Your answer must match the entries below word for word.

Segment Open

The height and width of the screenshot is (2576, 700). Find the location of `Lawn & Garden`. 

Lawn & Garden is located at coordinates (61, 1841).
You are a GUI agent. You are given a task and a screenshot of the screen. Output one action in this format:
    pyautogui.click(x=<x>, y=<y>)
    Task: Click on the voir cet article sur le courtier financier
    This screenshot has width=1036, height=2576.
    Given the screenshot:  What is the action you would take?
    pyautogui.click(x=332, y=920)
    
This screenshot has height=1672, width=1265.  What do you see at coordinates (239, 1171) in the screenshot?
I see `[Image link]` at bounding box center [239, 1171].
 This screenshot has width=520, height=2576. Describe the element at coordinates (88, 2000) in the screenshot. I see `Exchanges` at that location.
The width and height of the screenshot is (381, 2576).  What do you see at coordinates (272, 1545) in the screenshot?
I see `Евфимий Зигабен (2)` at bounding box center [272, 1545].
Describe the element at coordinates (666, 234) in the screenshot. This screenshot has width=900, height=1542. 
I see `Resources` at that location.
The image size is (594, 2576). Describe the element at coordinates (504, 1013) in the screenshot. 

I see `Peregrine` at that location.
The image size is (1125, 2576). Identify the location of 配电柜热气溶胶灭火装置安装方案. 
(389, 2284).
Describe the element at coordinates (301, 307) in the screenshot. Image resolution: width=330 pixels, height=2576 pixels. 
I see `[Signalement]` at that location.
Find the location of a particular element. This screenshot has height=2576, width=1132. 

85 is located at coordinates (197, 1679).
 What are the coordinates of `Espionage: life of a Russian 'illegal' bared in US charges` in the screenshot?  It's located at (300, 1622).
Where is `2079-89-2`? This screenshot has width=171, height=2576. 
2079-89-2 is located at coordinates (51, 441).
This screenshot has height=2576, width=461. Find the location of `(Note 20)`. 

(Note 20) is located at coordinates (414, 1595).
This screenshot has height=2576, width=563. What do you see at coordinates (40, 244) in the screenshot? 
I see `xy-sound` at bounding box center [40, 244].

Segment Closed

• [TASK SOLUTION]
The height and width of the screenshot is (2576, 700). Find the location of `Lawn & Garden`. 

Lawn & Garden is located at coordinates (61, 1841).
You are a GUI agent. You are given a task and a screenshot of the screen. Output one action in this format:
    pyautogui.click(x=<x>, y=<y>)
    Task: Click on the voir cet article sur le courtier financier
    This screenshot has width=1036, height=2576.
    Given the screenshot:  What is the action you would take?
    pyautogui.click(x=332, y=920)
    
This screenshot has height=1672, width=1265.  What do you see at coordinates (239, 1171) in the screenshot?
I see `[Image link]` at bounding box center [239, 1171].
 This screenshot has width=520, height=2576. Describe the element at coordinates (88, 2000) in the screenshot. I see `Exchanges` at that location.
The width and height of the screenshot is (381, 2576).  What do you see at coordinates (272, 1545) in the screenshot?
I see `Евфимий Зигабен (2)` at bounding box center [272, 1545].
Describe the element at coordinates (666, 234) in the screenshot. This screenshot has width=900, height=1542. 
I see `Resources` at that location.
The image size is (594, 2576). Describe the element at coordinates (504, 1013) in the screenshot. 

I see `Peregrine` at that location.
The image size is (1125, 2576). Identify the location of 配电柜热气溶胶灭火装置安装方案. 
(389, 2284).
Describe the element at coordinates (301, 307) in the screenshot. Image resolution: width=330 pixels, height=2576 pixels. 
I see `[Signalement]` at that location.
Find the location of a particular element. This screenshot has height=2576, width=1132. 

85 is located at coordinates (197, 1679).
 What are the coordinates of `Espionage: life of a Russian 'illegal' bared in US charges` in the screenshot?  It's located at (300, 1622).
Where is `2079-89-2`? This screenshot has width=171, height=2576. 
2079-89-2 is located at coordinates (51, 441).
This screenshot has height=2576, width=461. Find the location of `(Note 20)`. 

(Note 20) is located at coordinates (414, 1595).
This screenshot has height=2576, width=563. What do you see at coordinates (40, 244) in the screenshot? 
I see `xy-sound` at bounding box center [40, 244].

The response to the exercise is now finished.